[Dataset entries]
------------
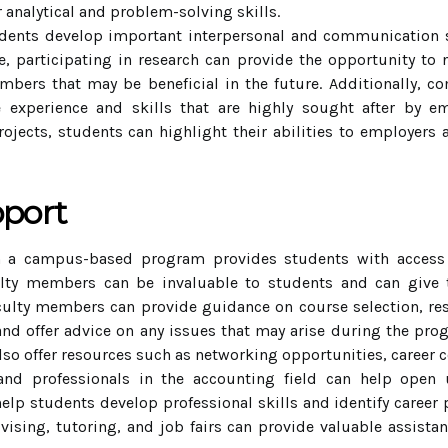
 analytical and problem-solving skills.
dents develop important interpersonal and communication ski
, participating in research can provide the opportunity to 
mbers that may be beneficial in the future. Additionally, c
 experience and skills that are highly sought after by em
ojects, students can highlight their abilities to employers
pport
 a campus-based program provides students with access to
lty members can be invaluable to students and can give 
culty members can provide guidance on course selection, res
and offer advice on any issues that may arise during the pro
 offer resources such as networking opportunities, career co
nd professionals in the accounting field can help open 
lp students develop professional skills and identify career pa
dvising, tutoring, and job fairs can provide valuable assist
------------
## Aim of the exercise
Return every record above exactly as written, but drop the pictures.

## Answer to the exercise
 analytical and problem-solving skills.
dents develop important interpersonal and communication ski
, participating in research can provide the opportunity to 
mbers that may be beneficial in the future. Additionally, c
 experience and skills that are highly sought after by em
ojects, students can highlight their abilities to employers
pport
 a campus-based program provides students with access to
lty members can be invaluable to students and can give 
culty members can provide guidance on course selection, res
and offer advice on any issues that may arise during the pro
 offer resources such as networking opportunities, career co
nd professionals in the accounting field can help open 
lp students develop professional skills and identify career pa
dvising, tutoring, and job fairs can provide valuable assist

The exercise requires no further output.